# Work required
The full listing below is to be written out exactly.

# Given data
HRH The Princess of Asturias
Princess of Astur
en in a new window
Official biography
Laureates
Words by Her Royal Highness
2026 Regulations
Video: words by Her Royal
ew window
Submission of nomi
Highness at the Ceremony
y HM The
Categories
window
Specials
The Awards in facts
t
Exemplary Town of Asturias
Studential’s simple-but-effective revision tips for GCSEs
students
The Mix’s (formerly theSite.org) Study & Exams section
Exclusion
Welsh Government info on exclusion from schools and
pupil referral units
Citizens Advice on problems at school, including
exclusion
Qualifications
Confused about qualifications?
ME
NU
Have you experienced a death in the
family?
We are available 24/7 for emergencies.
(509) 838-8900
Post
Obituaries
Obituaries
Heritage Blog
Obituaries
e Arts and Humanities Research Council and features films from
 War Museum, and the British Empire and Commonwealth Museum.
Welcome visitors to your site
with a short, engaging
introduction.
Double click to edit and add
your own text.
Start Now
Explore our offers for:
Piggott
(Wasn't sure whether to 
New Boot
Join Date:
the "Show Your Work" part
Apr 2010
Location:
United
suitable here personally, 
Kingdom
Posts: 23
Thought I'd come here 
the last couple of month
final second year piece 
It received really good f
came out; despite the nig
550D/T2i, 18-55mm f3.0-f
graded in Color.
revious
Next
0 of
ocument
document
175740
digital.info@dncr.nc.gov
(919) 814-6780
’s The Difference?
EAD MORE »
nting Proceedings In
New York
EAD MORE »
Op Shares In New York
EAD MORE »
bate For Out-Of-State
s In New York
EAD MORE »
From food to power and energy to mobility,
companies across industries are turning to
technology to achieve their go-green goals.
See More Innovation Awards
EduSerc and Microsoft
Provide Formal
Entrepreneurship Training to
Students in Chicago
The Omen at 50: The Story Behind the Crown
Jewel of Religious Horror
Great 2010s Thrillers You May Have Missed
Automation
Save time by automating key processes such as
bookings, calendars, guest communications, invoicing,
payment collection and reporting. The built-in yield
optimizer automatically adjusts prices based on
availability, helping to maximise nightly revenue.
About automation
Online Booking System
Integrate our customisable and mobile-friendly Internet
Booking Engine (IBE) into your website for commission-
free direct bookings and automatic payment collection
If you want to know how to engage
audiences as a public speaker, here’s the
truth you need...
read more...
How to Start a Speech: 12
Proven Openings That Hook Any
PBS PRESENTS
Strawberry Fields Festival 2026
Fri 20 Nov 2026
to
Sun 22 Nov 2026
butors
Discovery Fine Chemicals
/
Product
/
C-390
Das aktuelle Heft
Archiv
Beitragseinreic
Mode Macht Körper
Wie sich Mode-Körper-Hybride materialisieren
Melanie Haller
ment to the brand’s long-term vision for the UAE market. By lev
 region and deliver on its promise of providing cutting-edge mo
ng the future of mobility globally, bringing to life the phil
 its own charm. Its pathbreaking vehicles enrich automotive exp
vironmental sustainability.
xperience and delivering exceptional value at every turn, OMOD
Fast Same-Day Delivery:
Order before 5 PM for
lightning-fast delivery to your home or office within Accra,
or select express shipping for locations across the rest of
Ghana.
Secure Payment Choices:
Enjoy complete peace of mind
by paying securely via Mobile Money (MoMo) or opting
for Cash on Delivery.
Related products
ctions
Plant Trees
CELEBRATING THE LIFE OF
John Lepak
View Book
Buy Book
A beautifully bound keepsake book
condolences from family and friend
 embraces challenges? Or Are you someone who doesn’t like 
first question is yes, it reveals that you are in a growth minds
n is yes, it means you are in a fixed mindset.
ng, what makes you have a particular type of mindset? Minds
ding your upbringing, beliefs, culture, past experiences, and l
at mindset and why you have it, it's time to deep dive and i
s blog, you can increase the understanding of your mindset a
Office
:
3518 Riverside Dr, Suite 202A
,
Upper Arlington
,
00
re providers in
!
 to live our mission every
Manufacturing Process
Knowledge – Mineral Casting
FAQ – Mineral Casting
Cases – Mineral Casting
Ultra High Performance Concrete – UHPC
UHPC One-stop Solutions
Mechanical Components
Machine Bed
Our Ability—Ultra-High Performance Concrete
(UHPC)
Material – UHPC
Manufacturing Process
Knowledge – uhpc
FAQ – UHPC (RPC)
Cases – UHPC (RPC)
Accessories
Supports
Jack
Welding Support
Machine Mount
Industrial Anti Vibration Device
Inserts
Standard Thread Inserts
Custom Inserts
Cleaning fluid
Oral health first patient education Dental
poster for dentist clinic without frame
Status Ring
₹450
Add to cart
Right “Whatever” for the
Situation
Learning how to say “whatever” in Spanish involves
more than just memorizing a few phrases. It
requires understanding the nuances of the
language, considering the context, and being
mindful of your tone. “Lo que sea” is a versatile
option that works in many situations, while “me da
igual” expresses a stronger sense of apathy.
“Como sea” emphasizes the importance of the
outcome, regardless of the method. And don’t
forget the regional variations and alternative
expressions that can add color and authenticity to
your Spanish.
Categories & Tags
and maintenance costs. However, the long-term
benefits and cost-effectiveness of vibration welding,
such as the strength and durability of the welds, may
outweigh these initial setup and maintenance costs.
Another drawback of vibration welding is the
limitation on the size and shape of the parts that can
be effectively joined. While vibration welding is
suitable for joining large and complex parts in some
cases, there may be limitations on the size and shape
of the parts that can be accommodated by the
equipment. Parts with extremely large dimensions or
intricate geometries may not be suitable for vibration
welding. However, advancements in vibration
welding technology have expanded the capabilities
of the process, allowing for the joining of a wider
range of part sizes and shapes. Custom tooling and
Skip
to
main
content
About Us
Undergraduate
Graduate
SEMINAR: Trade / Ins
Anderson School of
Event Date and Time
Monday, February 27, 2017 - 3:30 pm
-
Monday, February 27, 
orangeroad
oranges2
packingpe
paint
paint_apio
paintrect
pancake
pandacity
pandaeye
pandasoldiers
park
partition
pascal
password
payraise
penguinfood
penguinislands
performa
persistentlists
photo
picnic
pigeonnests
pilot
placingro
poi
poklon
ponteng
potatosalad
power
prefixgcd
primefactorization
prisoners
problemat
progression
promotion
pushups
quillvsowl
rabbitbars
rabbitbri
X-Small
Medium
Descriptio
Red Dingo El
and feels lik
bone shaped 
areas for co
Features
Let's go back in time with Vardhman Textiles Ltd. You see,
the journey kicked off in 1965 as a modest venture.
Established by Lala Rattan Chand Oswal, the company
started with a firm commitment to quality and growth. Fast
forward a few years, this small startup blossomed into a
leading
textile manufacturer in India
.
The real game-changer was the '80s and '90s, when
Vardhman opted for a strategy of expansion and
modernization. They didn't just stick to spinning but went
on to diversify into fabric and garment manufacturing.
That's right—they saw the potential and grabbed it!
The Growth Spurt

# Output for this task
HRH The Princess of Asturias
Princess of Astur
en in a new window
Official biography
Laureates
Words by Her Royal Highness
2026 Regulations
Video: words by Her Royal
ew window
Submission of nomi
Highness at the Ceremony
y HM The
Categories
window
Specials
The Awards in facts
t
Exemplary Town of Asturias
Studential’s simple-but-effective revision tips for GCSEs
students
The Mix’s (formerly theSite.org) Study & Exams section
Exclusion
Welsh Government info on exclusion from schools and
pupil referral units
Citizens Advice on problems at school, including
exclusion
Qualifications
Confused about qualifications?
ME
NU
Have you experienced a death in the
family?
We are available 24/7 for emergencies.
(509) 838-8900
Post
Obituaries
Obituaries
Heritage Blog
Obituaries
e Arts and Humanities Research Council and features films from
 War Museum, and the British Empire and Commonwealth Museum.
Welcome visitors to your site
with a short, engaging
introduction.
Double click to edit and add
your own text.
Start Now
Explore our offers for:
Piggott
(Wasn't sure whether to 
New Boot
Join Date:
the "Show Your Work" part
Apr 2010
Location:
United
suitable here personally, 
Kingdom
Posts: 23
Thought I'd come here 
the last couple of month
final second year piece 
It received really good f
came out; despite the nig
550D/T2i, 18-55mm f3.0-f
graded in Color.
revious
Next
0 of
ocument
document
175740
digital.info@dncr.nc.gov
(919) 814-6780
’s The Difference?
EAD MORE »
nting Proceedings In
New York
EAD MORE »
Op Shares In New York
EAD MORE »
bate For Out-Of-State
s In New York
EAD MORE »
From food to power and energy to mobility,
companies across industries are turning to
technology to achieve their go-green goals.
See More Innovation Awards
EduSerc and Microsoft
Provide Formal
Entrepreneurship Training to
Students in Chicago
The Omen at 50: The Story Behind the Crown
Jewel of Religious Horror
Great 2010s Thrillers You May Have Missed
Automation
Save time by automating key processes such as
bookings, calendars, guest communications, invoicing,
payment collection and reporting. The built-in yield
optimizer automatically adjusts prices based on
availability, helping to maximise nightly revenue.
About automation
Online Booking System
Integrate our customisable and mobile-friendly Internet
Booking Engine (IBE) into your website for commission-
free direct bookings and automatic payment collection
If you want to know how to engage
audiences as a public speaker, here’s the
truth you need...
read more...
How to Start a Speech: 12
Proven Openings That Hook Any
PBS PRESENTS
Strawberry Fields Festival 2026
Fri 20 Nov 2026
to
Sun 22 Nov 2026
butors
Discovery Fine Chemicals
/
Product
/
C-390
Das aktuelle Heft
Archiv
Beitragseinreic
Mode Macht Körper
Wie sich Mode-Körper-Hybride materialisieren
Melanie Haller
ment to the brand’s long-term vision for the UAE market. By lev
 region and deliver on its promise of providing cutting-edge mo
ng the future of mobility globally, bringing to life the phil
 its own charm. Its pathbreaking vehicles enrich automotive exp
vironmental sustainability.
xperience and delivering exceptional value at every turn, OMOD
Fast Same-Day Delivery:
Order before 5 PM for
lightning-fast delivery to your home or office within Accra,
or select express shipping for locations across the rest of
Ghana.
Secure Payment Choices:
Enjoy complete peace of mind
by paying securely via Mobile Money (MoMo) or opting
for Cash on Delivery.
Related products
ctions
Plant Trees
CELEBRATING THE LIFE OF
John Lepak
View Book
Buy Book
A beautifully bound keepsake book
condolences from family and friend
 embraces challenges? Or Are you someone who doesn’t like 
first question is yes, it reveals that you are in a growth minds
n is yes, it means you are in a fixed mindset.
ng, what makes you have a particular type of mindset? Minds
ding your upbringing, beliefs, culture, past experiences, and l
at mindset and why you have it, it's time to deep dive and i
s blog, you can increase the understanding of your mindset a
Office
:
3518 Riverside Dr, Suite 202A
,
Upper Arlington
,
00
re providers in
!
 to live our mission every
Manufacturing Process
Knowledge – Mineral Casting
FAQ – Mineral Casting
Cases – Mineral Casting
Ultra High Performance Concrete – UHPC
UHPC One-stop Solutions
Mechanical Components
Machine Bed
Our Ability—Ultra-High Performance Concrete
(UHPC)
Material – UHPC
Manufacturing Process
Knowledge – uhpc
FAQ – UHPC (RPC)
Cases – UHPC (RPC)
Accessories
Supports
Jack
Welding Support
Machine Mount
Industrial Anti Vibration Device
Inserts
Standard Thread Inserts
Custom Inserts
Cleaning fluid
Oral health first patient education Dental
poster for dentist clinic without frame
Status Ring
₹450
Add to cart
Right “Whatever” for the
Situation
Learning how to say “whatever” in Spanish involves
more than just memorizing a few phrases. It
requires understanding the nuances of the
language, considering the context, and being
mindful of your tone. “Lo que sea” is a versatile
option that works in many situations, while “me da
igual” expresses a stronger sense of apathy.
“Como sea” emphasizes the importance of the
outcome, regardless of the method. And don’t
forget the regional variations and alternative
expressions that can add color and authenticity to
your Spanish.
Categories & Tags
and maintenance costs. However, the long-term
benefits and cost-effectiveness of vibration welding,
such as the strength and durability of the welds, may
outweigh these initial setup and maintenance costs.
Another drawback of vibration welding is the
limitation on the size and shape of the parts that can
be effectively joined. While vibration welding is
suitable for joining large and complex parts in some
cases, there may be limitations on the size and shape
of the parts that can be accommodated by the
equipment. Parts with extremely large dimensions or
intricate geometries may not be suitable for vibration
welding. However, advancements in vibration
welding technology have expanded the capabilities
of the process, allowing for the joining of a wider
range of part sizes and shapes. Custom tooling and
Skip
to
main
content
About Us
Undergraduate
Graduate
SEMINAR: Trade / Ins
Anderson School of
Event Date and Time
Monday, February 27, 2017 - 3:30 pm
-
Monday, February 27, 
orangeroad
oranges2
packingpe
paint
paint_apio
paintrect
pancake
pandacity
pandaeye
pandasoldiers
park
partition
pascal
password
payraise
penguinfood
penguinislands
performa
persistentlists
photo
picnic
pigeonnests
pilot
placingro
poi
poklon
ponteng
potatosalad
power
prefixgcd
primefactorization
prisoners
problemat
progression
promotion
pushups
quillvsowl
rabbitbars
rabbitbri
X-Small
Medium
Descriptio
Red Dingo El
and feels lik
bone shaped 
areas for co
Features
Let's go back in time with Vardhman Textiles Ltd. You see,
the journey kicked off in 1965 as a modest venture.
Established by Lala Rattan Chand Oswal, the company
started with a firm commitment to quality and growth. Fast
forward a few years, this small startup blossomed into a
leading
textile manufacturer in India
.
The real game-changer was the '80s and '90s, when
Vardhman opted for a strategy of expansion and
modernization. They didn't just stick to spinning but went
on to diversify into fabric and garment manufacturing.
That's right—they saw the potential and grabbed it!
The Growth Spurt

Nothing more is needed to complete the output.